How To Tame An Indian Dragon – Pt. 2

The first thing I observed about Indian men, within the organization I worked for, was their easy going attitude. However behind that laissez faire facade, lies a lazy, narcissistic, entitled individual who thinks the world revolves around him and no one else. You’d walk into a meeting with an Indian, come to a compromise or agreement about things that require attention and some few hours later, you’ll receive a rude awakening with their utmost turnaround via fervent denials of what was agreed earlier.

Document: To curb denials in any form, ensure to document all official interactions through emails, copying all decision makers. I don’t give a frigging hoot whether it was a 5 minute or 1 hour chitchat, so long as we came to an agreement about something, I am hitting you up with a mail. This email will cover up your ass, when the time comes for shit to hit the ceiling.

Shrewd Negotiation: When negotiating with an Indian man, do not fall for a verbal agreement. Ensure you have all terms of engagement written and spelt out clearly to avoid ambiguity. If he reneges, you can call him out for it legally. Nothing scares an Indian man than the threat of legal procedures or police.

Power drunk: The average male Indian colleague is in love with the notion of ‘Power’, no matter how minute it might be. He loves to exact this power to the detriment of the organization he works for. Teamwork while lovely and heartwarming, is a foreign concept in his personal vocab.

To fuel this power drunk individual, they end up recruiting ‘Yes – men’ instead of individuals that can think on their feet. At the end of the day, a would-be vibrant organization, becomes a shadow of its’ former self. Unless he’s playacting in front of his senior colleagues, always expect him to be gung-ho about power. If you have attended meetings with Indians, just check out the power play between two Indians (Senior – Junior). The junior one tries to outshine his boss at all time, cos he’s positioning himself in the minds of the powers that be, about his suitability for his bosses job.
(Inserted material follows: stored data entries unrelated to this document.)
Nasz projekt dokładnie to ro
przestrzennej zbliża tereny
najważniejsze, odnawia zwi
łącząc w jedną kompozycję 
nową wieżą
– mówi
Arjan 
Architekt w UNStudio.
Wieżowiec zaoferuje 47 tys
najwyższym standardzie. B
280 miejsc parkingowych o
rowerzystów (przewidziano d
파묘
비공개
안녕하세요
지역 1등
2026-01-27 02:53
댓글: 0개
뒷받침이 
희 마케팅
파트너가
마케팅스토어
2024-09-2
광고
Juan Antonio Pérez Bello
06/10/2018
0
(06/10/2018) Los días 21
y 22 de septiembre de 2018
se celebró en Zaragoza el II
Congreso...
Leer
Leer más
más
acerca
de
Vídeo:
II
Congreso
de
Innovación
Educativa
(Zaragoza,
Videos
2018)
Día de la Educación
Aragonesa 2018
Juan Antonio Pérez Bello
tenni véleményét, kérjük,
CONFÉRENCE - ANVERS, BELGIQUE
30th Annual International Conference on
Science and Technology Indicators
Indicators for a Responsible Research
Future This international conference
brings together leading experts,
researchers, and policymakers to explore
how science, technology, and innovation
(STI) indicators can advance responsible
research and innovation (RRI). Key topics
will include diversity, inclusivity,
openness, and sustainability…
Be Superior: always remember that the society in which an Indian man was raised, is largely a caste system. Hence, to tame your Indian male colleague, you must relate using the same caste system he believes in. How? For instance, most Indians think that a lot of Nigerians are poor and desperate, and will condone all manner of abuse in the workplace. Darling, this is where you draw the battle-line. If you want an Indian man to relate with you as an equal, you must relate with him from a ‘Class Superiority’ angle. This angle he’s comfortable with and understands. At all times, you must pass this message subconsciously through the innovative and creative insights/ideas you bring to the table so it sinks in. Once you are successful in passing this message, he will drop his superior air and relate with you as an equal.

One Witty Mail At a Time

Acerbic witty emails: no one does this better than me in my workplace. You know those kind of emails you send, where you are actually calling the recipient out for his appalling performance on the job, but he cannot call you out likewise for your insulting email as there is no visible proof you have basically labelled him ‘Wimp or Stupid’. Become a pro at it. Be creative with the use of English language to pass your messages across.
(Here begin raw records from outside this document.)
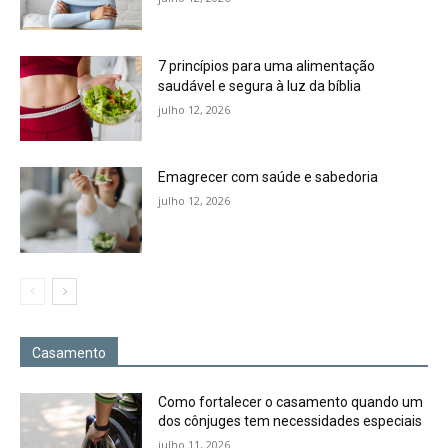
7 princípios para uma alimentação
saudável e segura à luz da bíblia
julho 12, 2026
Emagrecer com saúde e sabedoria
julho 12, 2026
Casamento
Como fortalecer o casamento quando um
dos cônjuges tem necessidades especiais
julho 11, 2026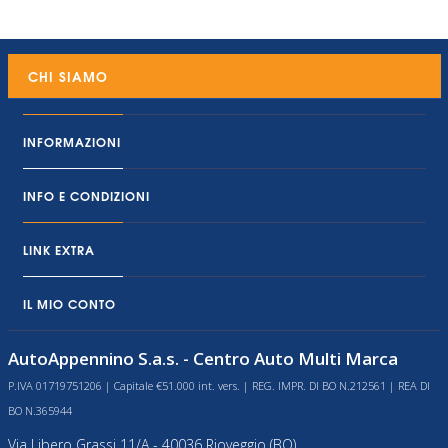
CHI SIAMO
INFORMAZIONI
INFO E CONDIZIONI
LINK EXTRA
IL MIO CONTO
AutoAppennino S.a.s. - Centro Auto Multi Marca
P.IVA 01719751206 | Capitale €51.000 int. vers. | REG. IMPR. DI BO N.212561 | REA DI
BO N.365944
Via Libero Grassi 11/A - 40036 Rioveggio (BO)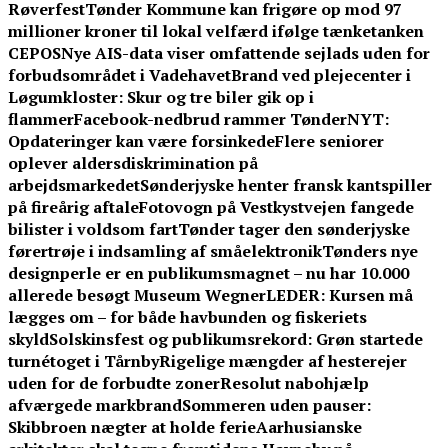
Røverfest
Tønder Kommune kan frigøre op mod 97
millioner kroner til lokal velfærd ifølge tænketanken
CEPOS
Nye AIS-data viser omfattende sejlads uden for
forbudsområdet i Vadehavet
Brand ved plejecenter i
Løgumkloster: Skur og tre biler gik op i
flammer
Facebook-nedbrud rammer TønderNYT:
Opdateringer kan være forsinkede
Flere seniorer
oplever aldersdiskrimination på
arbejdsmarkedet
Sønderjyske henter fransk kantspiller
på fireårig aftale
Fotovogn på Vestkystvejen fangede
bilister i voldsom fart
Tønder tager den sønderjyske
førertrøje i indsamling af småelektronik
Tønders nye
designperle er en publikumsmagnet – nu har 10.000
allerede besøgt Museum Wegner
LEDER: Kursen må
lægges om – for både havbunden og fiskeriets
skyld
Solskinsfest og publikumsrekord: Grøn startede
turnétoget i Tårnby
Rigelige mængder af hesterejer
uden for de forbudte zoner
Resolut nabohjælp
afværgede markbrand
Sommeren uden pauser:
Skibbroen nægter at holde ferie
Aarhusianske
Lack of responsibility/Plague of Silence’: When you have surrounded yourself with inefficient people, who dare not think on their feet, you breed a poor working culture. Most Indian male colleagues are a pro at this. They do not understand the concept of taking ownership. When things do not work according to plans, they dig their heads in the sand like the proverbial ostrich, and begin to take pot shots at junior colleagues, who end up becoming the scapegoats.

How To Tame An Indian Dragon.

Ignore the Gringo on the table. This is not about him!

Working in an office with expatriates from different nationalities is an insightful experience. It can be hilarious and harrowing, as you navigate personal bias, prejudice against each others’ norm and idiosyncrasies. However, nothing prepares you for working with Indians till you experience it.

So, what’s it like working with Indians? Please note that this is not an Indian bashing exercise, rather its’ a summary of my work experience with Indians. For more than a decade, there has been a gradual invasion of Indians, across the African continent. Taking Lagos as an example, there are exclusive Indian communities, schools and groceries dedicated to serving this ethnic populace.

Indians are highly religious and in an office, you might find replicas of small shrines dedicated to the varied god/goddesses, they worship. However, if religious piety was a major factor in their behavior and attitudes, within the workplace, it’d be astonishing. The Indian populace is largely influenced by a pervasive caste system and this is reflected in the Nigerian workplace, where they think “we are superior to the locals” and “they should serve us in every capacity”.

The second job I had was my first encounter with Indians. Previously I had worked extensively with Britons, Americans, Hungarians and found them to be pleasant without aggravating the locals. When I resumed at this new job, though it was a multinational firm, most of my colleagues were from India, Bangladesh and Pakistan.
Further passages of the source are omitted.